# Sloan Digital Sky Survey Exploration

See the scikit-learn tutorial for all sorts of processing tips and codes, e.g. code to automaticlly interegate SDSS, data analysis, plotting, etc...
Astronomy(SDSS)-specific tutorial: http://ogrisel.github.io/scikit-learn.org/sklearn-tutorial/tutorial/astronomy/index.html#


## Ideas To Develop

PIPELINE:

Identify all objects with spectra in SDSS DR14 - stars, galaxies, QSOs, etc...
Use SQL queries direct from pyhton -> sdss.

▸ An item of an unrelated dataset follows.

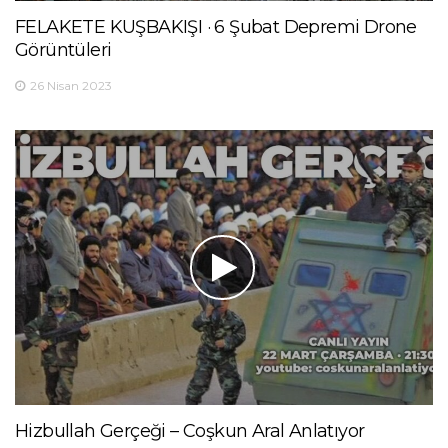
FELAKETE KUŞBAKIŞI · 6 Şubat Depremi Drone
Görüntüleri
26 Nisan 2023
Hizbullah Gerçeği – Coşkun Aral Anlatıyor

First of all use a web browser scraper; now utilise bulk download from database

10-D color space (u-g, u-r, u-i, u-z, g-r, g-i, g-z, r-i, r-z, i-z) and redshift (s.z)[see Redshifting of a Spectrum figure above] as a data cube
Work step-wise through the data cube and form a list of objects for each step
Auto-download fits files for each object: spectra ± photometry ± images
Composite of spectra within each step, including automated normalisation techniques (check literature for best way to do this ?flat continuum, or ?line analysis), and correction to rest frame based on s.z

Automated analysis of composite spectrum - continuum and lines; use table of line spectra rest wavelenghts

Automated FHWM calculations, and velocity dispersion calculations

? automated image analysis

? tie in with radio data, IR data (2MASS, Spitzer), UV data, X-ray data (Chandra, X-Newton), gamma data, and any other publicly accessible databases

Infer some new science!

Write article.



## SQL

THE big data way is to probably use this: http://www.sciserver.org/docs/sciscript-python/index.html
There's some example notebooks here - https://github.com/sciserver/SciScript-Python



But... on a smaller scale to start with, the following code allows direct access to the SQL browser form of SDSS, and downloads the SQL csv file directly into a pandas dataframe. 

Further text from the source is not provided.